IV. Hasil dan pembahasan
4.1 Hasil pengamatan
Dari praktikum yang dilakukan didapatkan hasil sebagai berikut:
Tabel 1. Hasil pengamatan pati dan serat pada umbi-umbian.
No
|
Perlakuan
|
Warna pati
|
Warna serat
|
Kadar pati
|
Kadar air
|
1
|
Bengkuang
|
Putih cerah
|
Putih
|
(**)
|
(****)
|
2
|
Kentang
|
Orange keputih-putihan
|
Orange
|
(*)
|
(***)
|
3
|
Ubi Jalar
|
Pati berwarna cokelat keputihan
|
Serat berwarna cokelat
|
(***)
|
(*)
|
4
|
Ubi Kayu
|
Berwarna putih susu
|
Berwarna kuning cream
|
(****)
|
(**)
|
5
|
Talas
|
Pati berwarna putih susu
|
Serat berwarna putih susu
|
(****)
|
(*)
|
Ket: (*)
(*) : Sangat sedikit
(**) : Sedikit
(***) : Banyak
(****) : Sangat banyak
4.1.1 Gambar hasil pengamatan pati dan serat pada umbi-umbian.


(a) (b)


(c) (d)

(e)
Gambar 1. Serat tidak larut. (a) Talas, (b) Kentang, (c) Ubi jalar, (d) Ubi kayu, (e) Bengkuang



(a) (b) (c)


(d) (e)
Gambar 2. Waktu ke 1. (a) Talas, (b) Kentang, (c) Ubi jalar, (d) Ubi kayu, (e) Bengkuang



(a) (b) (c)


(d) (e)
Gambar 3. Waktu ke 2. (a) Talas, (b) Kentang, (c) Ubi jalar, (d) Ubi kayu, (e) Bengkuang



(a) (b) (c)


(d) (e)
Gambar 4. Waktu ke 3. (a) Talas, (b) Kentang, (c) Ubi jalar, (d) Ubi kayu, (e) Bengkuang
4.2 Pembahasan
Pada pratikum ini, dilakukan isolasi serat dan pati pada umbi-umbian, terdapat perbedaan kadar serat dan pati antara beberapa bahan yang telah diuji. Pada kentang terdapat kadar pati lebih sedikit dibandingkan yang lainnya, kadar air lebih banyak, terjadi Browning pada kentang karena reaksi oksidasi oleh senyawa fenol. Serat berawarna orange, pati berwarna orange keputih-putihan. Pati mengendap di dasar gelas dan serat halus di bagian atas. Pada talas, serat berwarna putih susu, pati lebih banyak dibanding yang lain, pati berwarna putih susu. Lebih banyak mengandung amilopektin sehingga kental (Gelatinisasi). Pada ubi jalar, air berwarna cokelat dan jelas terpisah, pati berwarna cokelat keputihan dan berada pada bagian atas gelas. Pati lebih banyak dibandingkan pati kentang. Serat berwarna cokelat.

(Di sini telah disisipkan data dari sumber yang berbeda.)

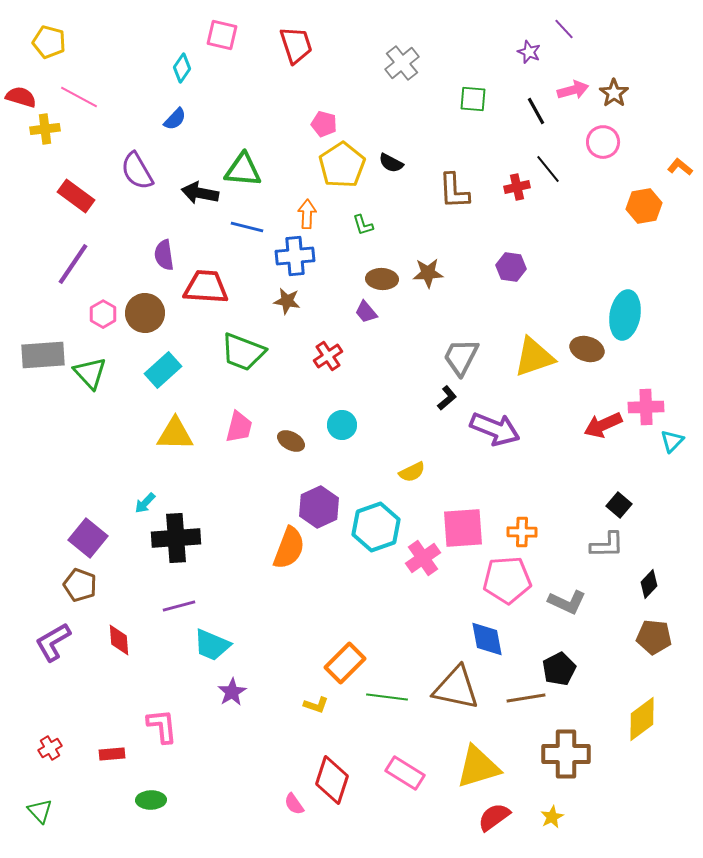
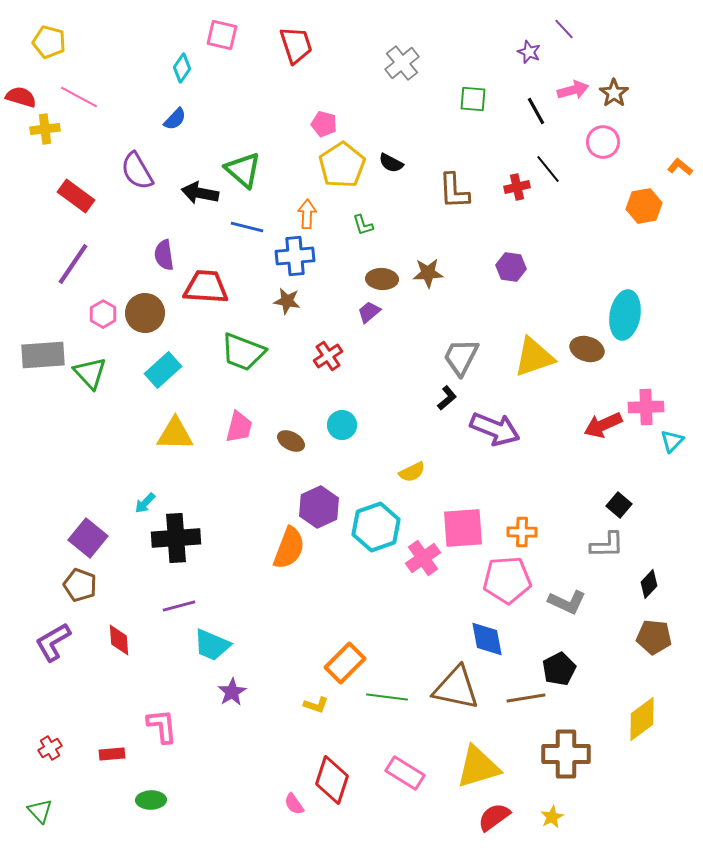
green triangle at (243, 170): rotated 36 degrees clockwise
purple trapezoid at (366, 312): moved 3 px right; rotated 90 degrees clockwise
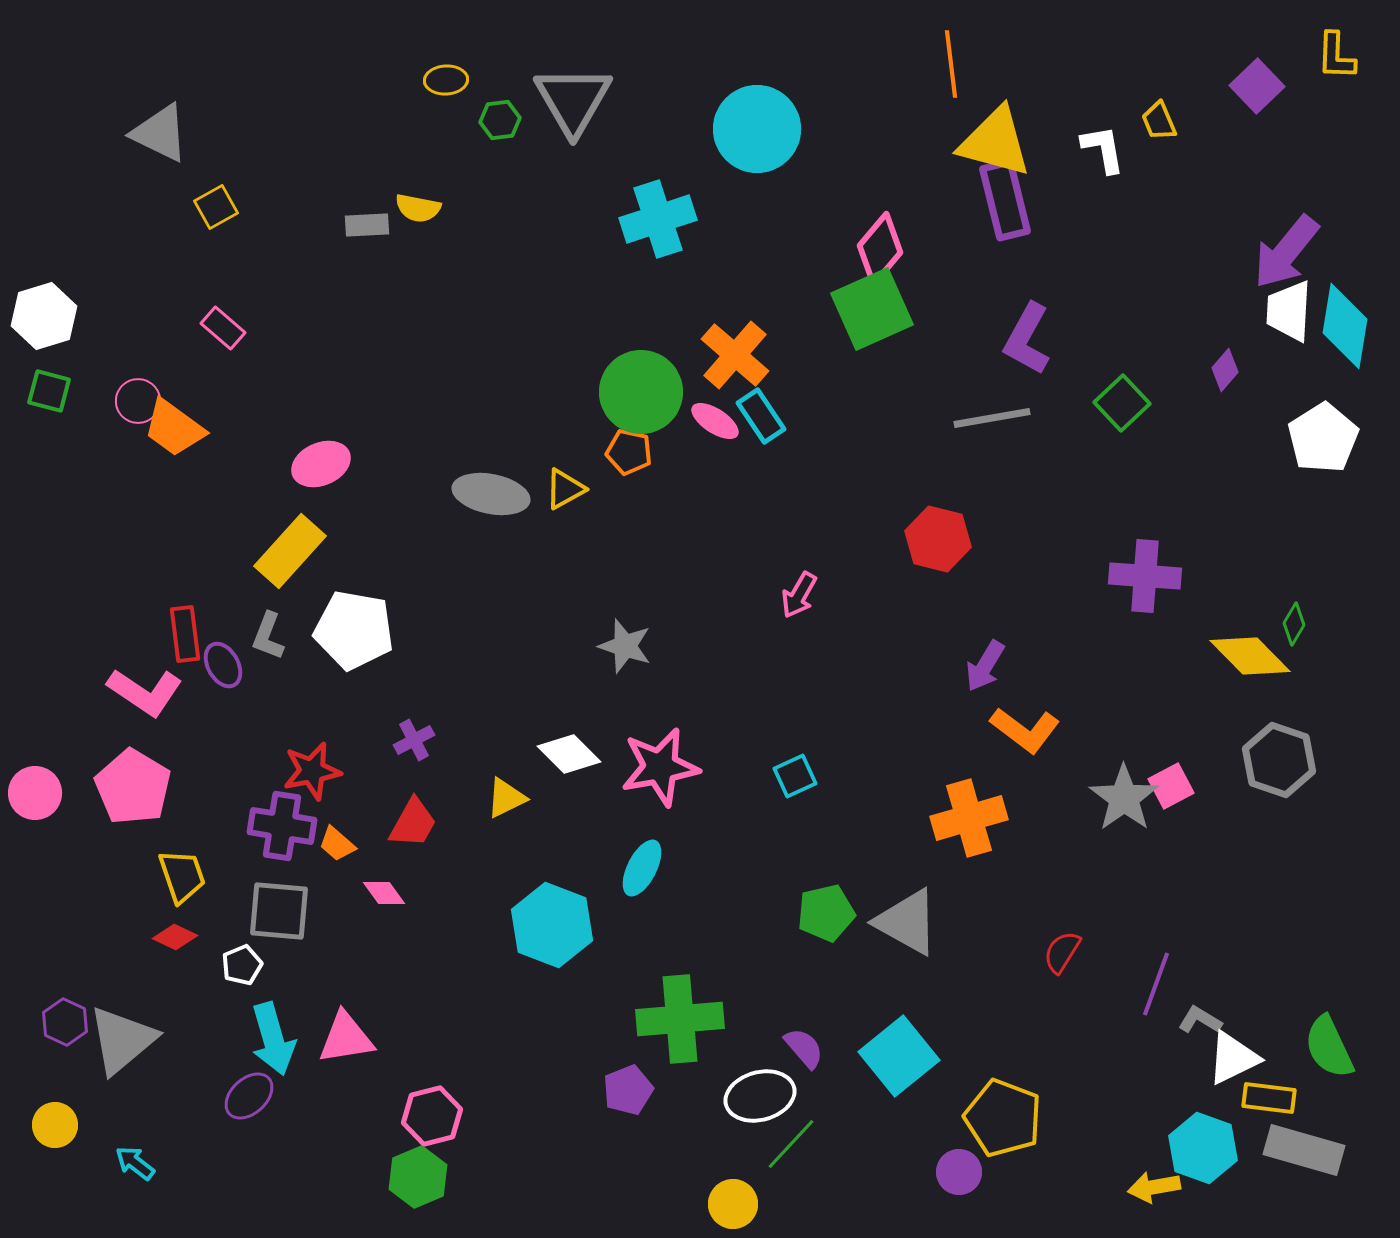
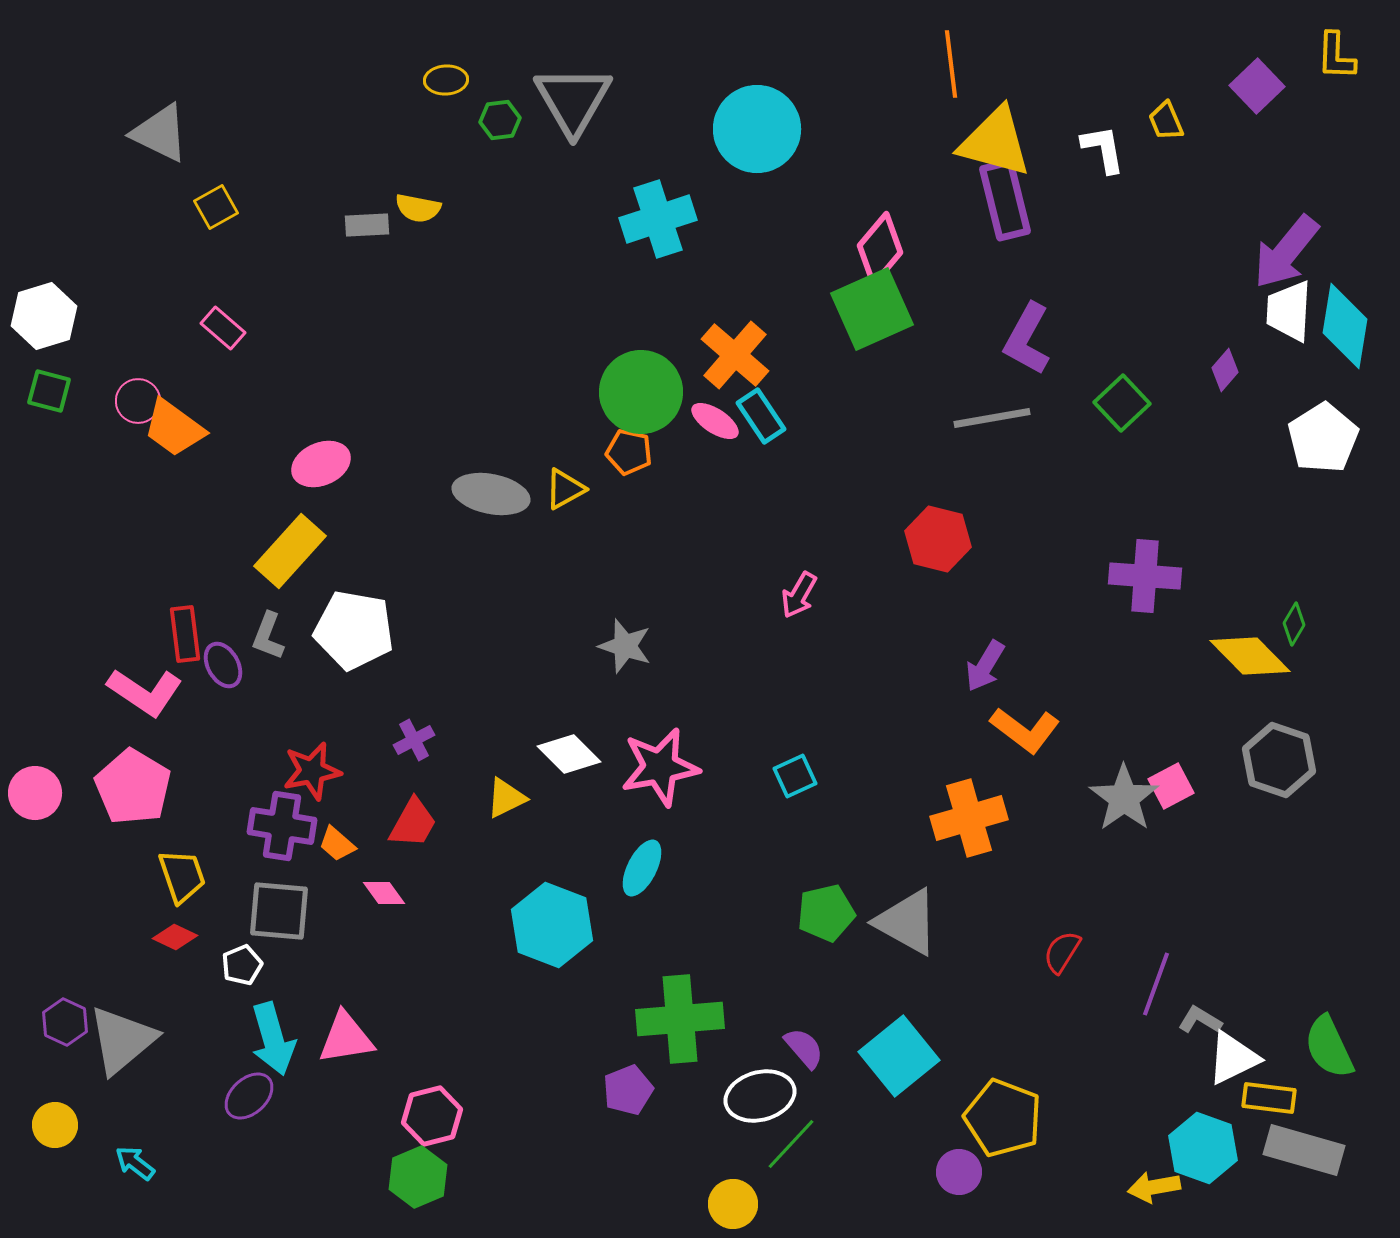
yellow trapezoid at (1159, 121): moved 7 px right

Pada ubi kayu, jumlah pati lebih banyak dibandingkan kentang dan ubi jalar. Pati berada didasar gelas berwarna putih susu. Jumlah serat lebih sedikit dibandingkan ubi jalar dan kentang dan berwarna kuning cream. Pada bengkuang, dapat diamati pada tabel dan gambar bahwasanya pati berwarna putih cerah dan serat berwarna putih. Kadar pati pada bengkuang lebih banyak daripada kadar pati kentang serta memiliki kadar air yang lebih banyak dibandingkan dengan umbi-umbi yang lain.
Semua bahan yang digunakan ternyata memiliki serat dan pati. Pati paling banyak terdapat pada talas karena banyak mengandung amilopektin, sedangkan yang paling sedikit adalah pada gerusan kentang. Pati semua bahan yang diujikan mengendap di dasar gelas.
Pati bahan utama yang dihasilkan oleh tumbuhan untuk menyimpan kelebihan glukosa dalam jangka panjang. Pati digunakan sebagai bahan untuk memekatkan makanan cair seperti sup. Dalam industri, pati dipakai sebagai komponen perekat, campuran kertas dan tekstil, dan pada industri kosmetik. Pati terbagi dua yaitu pati terlarut dan pati yang mengendap. Pati yang terlarut larut bersama kadar air, masing-masing terdapat di bagian atas (permukaan atas) dari larutan bersama dengan serat halus. Persamaan antara pati dan serat adalah sama-sama termasuk karbohidrat. Pati dapat berfungsi sebagai sumber energi, mencegah penggunaan protein menjadi energi karena protein lebih bagus untuk menyusun membran sel, organel-organel, detoksifikasi zat racun, mengandung ribosa yang merupakan penyusun DNA (Fessenden, 1997).
Pati dan serat memiliki beberapa perbedaan diantaranya: pati memiliki tekstur yang halus sedangkan serat teksturnya kasar. Pati mengandung amilosa (ikatan lurus) dan amilopektin (ikatan bercabang) sedangkan serat mengandung selulosa yang memberikan sifat keras, hemiselulosa, dan pektin. Perbedaan lainnya terlihat dari fungsi, pati fungsinya sebagai sumber energi, mencegah penggunaan protein, detoksifikasi zat racun, penyusun DNA dan organel sel, sedangkan serat berfungsi sebagai pelancar pencernaan, menyerap lemak, menambah kadar feses, dan mengurangi kadar kolesterol (Goutara, 1985).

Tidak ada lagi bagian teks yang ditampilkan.